Hash Join sort related

GokhanVarol 2013-07-05 03:20:28

Is it possible to produce sorted output with a serial hash join?

Example: A small table with 10 rows and a large table with a million rows. Small table is hashed to a few buckets. The large table is passed through it and prior to that the larger table was sorted. The output should still be sorted since data is fed sorted from large table passing through the hash buckets.

Why do we lose the sort order of the probe table on a serial hash?

Is there any way to force which input should be probe and which should be build for the hash join?

SQLkiwi 2013-07-06 01:06:37
Merged your two related questions.
SQLkiwi 2013-07-06 01:01:20
> Is it possible to produce sorted output with a serial hash join?

No (at least sorted output cannot be guaranteed).

Why do we lose the sort order of the probe table on a serial hash?

Because the hash might spill at execution time. The order of spilled partitions is not preserved, and the spill might invoke role reversal (swapping the build and probe inputs).

Is there any way to force which input should be probe and which should be build for the hash join?

The upper input is the build input and the lower input is the probe input, so it depends on the plan shape selected by the optimizer. The usual hints can force the shape to some extent, by spilling and role reversal might still occur.

In the context case, the hash join is not correlated so there is little benefit having it inside the APPLY (its hash table will be rebuilt on every iteration). Rewrite the query so the hash join is positioned outside the APPLY. The optimizer should naturally pick the temporary table as the build input, and a spill should be unlikely (and role reversal even less so given the relative sizes of the inputs).

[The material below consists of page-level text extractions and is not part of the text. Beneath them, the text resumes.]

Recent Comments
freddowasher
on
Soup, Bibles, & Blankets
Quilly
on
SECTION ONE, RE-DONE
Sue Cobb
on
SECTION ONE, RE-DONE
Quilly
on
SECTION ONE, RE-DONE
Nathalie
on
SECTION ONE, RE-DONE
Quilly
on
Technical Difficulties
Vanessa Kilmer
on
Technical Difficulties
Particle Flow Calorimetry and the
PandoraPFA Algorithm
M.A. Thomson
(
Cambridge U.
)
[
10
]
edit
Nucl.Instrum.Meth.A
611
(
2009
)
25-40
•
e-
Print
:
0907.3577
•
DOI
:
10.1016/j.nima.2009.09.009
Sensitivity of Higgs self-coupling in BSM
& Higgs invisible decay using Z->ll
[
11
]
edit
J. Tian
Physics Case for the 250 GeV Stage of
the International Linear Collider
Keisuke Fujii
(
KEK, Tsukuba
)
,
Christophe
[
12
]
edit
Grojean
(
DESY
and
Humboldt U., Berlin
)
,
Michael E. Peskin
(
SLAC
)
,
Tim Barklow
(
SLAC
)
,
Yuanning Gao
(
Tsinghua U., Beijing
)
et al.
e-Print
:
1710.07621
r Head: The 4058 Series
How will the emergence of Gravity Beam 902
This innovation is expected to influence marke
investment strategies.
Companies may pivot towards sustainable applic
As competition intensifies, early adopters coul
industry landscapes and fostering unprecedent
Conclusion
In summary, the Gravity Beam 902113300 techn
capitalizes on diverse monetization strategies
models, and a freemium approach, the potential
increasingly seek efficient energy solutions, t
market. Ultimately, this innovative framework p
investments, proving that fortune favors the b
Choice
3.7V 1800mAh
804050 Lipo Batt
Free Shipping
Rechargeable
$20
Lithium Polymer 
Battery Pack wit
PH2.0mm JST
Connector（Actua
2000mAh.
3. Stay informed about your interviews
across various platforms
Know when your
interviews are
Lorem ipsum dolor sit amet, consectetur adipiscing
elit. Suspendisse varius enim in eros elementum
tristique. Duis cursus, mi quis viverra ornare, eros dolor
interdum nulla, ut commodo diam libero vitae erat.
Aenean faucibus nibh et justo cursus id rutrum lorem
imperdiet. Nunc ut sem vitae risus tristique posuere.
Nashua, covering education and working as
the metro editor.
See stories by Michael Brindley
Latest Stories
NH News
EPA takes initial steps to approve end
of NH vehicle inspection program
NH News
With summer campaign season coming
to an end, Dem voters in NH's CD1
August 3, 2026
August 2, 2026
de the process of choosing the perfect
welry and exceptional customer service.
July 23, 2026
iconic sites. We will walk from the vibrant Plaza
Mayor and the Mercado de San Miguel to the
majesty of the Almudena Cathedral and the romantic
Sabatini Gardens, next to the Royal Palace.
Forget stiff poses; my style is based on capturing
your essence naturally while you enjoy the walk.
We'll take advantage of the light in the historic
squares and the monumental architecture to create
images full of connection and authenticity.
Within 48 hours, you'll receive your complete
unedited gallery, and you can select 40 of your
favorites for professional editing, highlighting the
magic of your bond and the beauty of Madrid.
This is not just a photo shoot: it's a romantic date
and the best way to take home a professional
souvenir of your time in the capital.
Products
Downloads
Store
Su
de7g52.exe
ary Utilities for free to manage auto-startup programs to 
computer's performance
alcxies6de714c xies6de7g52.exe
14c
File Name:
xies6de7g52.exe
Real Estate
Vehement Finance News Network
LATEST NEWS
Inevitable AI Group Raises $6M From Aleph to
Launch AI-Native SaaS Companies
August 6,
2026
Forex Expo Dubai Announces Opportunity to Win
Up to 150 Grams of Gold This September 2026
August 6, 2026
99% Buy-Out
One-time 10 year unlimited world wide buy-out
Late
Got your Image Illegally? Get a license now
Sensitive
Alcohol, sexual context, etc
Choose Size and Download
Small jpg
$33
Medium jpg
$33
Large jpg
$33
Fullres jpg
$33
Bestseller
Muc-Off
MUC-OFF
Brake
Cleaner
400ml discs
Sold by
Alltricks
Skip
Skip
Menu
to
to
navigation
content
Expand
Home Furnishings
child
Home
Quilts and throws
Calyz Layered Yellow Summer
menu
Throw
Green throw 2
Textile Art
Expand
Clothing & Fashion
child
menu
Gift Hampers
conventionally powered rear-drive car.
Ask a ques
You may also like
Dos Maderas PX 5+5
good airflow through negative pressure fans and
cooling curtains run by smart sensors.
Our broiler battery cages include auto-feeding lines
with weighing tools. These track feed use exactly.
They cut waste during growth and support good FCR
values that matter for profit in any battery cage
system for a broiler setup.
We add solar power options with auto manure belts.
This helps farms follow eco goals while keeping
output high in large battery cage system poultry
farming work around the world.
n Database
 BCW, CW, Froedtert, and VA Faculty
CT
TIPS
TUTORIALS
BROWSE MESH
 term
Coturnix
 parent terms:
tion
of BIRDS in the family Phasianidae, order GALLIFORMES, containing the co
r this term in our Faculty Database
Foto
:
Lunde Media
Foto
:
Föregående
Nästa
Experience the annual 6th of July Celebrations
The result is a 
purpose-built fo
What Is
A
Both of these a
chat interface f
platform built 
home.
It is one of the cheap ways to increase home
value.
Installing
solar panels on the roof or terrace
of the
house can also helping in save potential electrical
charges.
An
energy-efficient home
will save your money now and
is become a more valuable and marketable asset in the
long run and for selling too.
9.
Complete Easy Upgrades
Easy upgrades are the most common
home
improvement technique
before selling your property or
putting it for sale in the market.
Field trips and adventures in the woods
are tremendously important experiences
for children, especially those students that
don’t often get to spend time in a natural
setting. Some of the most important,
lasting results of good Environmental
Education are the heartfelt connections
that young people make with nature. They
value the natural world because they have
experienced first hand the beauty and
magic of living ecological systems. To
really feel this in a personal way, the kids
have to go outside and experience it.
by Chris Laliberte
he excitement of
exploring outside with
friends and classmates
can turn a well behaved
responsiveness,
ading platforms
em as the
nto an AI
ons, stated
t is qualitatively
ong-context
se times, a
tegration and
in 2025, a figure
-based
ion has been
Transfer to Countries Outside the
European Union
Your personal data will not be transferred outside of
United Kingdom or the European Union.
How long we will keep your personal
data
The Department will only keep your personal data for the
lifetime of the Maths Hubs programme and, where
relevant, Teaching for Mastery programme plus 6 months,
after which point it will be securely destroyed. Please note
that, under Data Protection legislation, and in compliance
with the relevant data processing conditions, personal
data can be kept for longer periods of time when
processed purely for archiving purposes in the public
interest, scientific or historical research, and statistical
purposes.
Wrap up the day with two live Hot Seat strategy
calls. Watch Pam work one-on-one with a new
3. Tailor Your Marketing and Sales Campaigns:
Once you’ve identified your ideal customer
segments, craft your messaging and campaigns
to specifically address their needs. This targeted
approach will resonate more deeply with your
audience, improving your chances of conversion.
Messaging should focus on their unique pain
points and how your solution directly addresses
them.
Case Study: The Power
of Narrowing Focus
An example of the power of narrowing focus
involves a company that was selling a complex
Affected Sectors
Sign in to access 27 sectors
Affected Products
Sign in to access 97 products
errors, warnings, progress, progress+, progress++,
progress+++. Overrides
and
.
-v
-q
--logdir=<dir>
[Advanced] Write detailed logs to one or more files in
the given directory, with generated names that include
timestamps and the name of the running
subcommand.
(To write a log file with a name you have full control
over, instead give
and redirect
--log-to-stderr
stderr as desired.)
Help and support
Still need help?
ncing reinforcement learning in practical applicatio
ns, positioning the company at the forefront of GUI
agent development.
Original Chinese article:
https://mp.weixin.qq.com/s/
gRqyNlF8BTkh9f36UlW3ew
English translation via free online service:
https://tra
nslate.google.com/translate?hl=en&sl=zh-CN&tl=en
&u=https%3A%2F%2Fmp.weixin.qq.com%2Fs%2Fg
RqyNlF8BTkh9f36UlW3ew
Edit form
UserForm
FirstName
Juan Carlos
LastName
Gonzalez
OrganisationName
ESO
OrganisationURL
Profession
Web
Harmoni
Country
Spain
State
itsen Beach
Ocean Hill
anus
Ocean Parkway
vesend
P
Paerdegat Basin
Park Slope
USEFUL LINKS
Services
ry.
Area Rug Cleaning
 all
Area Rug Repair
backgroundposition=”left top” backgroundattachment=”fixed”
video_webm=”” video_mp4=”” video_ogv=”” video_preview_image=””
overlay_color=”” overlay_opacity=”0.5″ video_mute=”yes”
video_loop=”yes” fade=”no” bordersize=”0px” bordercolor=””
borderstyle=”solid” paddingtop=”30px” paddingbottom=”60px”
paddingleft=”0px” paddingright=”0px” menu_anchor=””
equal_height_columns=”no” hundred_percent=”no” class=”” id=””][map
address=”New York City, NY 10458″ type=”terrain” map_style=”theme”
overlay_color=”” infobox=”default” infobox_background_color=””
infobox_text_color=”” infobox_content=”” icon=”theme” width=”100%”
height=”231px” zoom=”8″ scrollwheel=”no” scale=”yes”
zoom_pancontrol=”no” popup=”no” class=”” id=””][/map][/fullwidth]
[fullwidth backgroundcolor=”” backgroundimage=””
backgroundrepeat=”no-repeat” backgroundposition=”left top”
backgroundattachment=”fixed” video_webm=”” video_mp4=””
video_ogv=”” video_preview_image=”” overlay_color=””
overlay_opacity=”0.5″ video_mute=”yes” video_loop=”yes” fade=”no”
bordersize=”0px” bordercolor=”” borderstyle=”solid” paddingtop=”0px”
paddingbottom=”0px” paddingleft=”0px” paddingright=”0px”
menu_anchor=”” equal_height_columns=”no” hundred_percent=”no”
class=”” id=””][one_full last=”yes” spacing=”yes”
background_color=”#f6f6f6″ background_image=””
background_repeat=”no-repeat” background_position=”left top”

GokhanVarol 2013-07-06 01:13:37
When I put the #Lender outside of apply it still chooses build on the large side and adds repartitioning (they are expansive aren't they?)

alt text

SQLkiwi 2013-07-06 02:15:54
Repartitioning that number of rows could be quite expensive yes. The other thing you could try is the right hash join inside the apply. The nested loop might be the best overall – it incurs a large number of logical I/Os, but no physical I/O.
GokhanVarol 2013-07-06 02:18:55
The original lookup table has extra columns (timestamp etc), that's why I created the most compact lookup table possible for seeks. I like the seek since in many cases there are 3-6 seeks (lookups) not only one, try to work them out with hash would be more difficult.
Thank you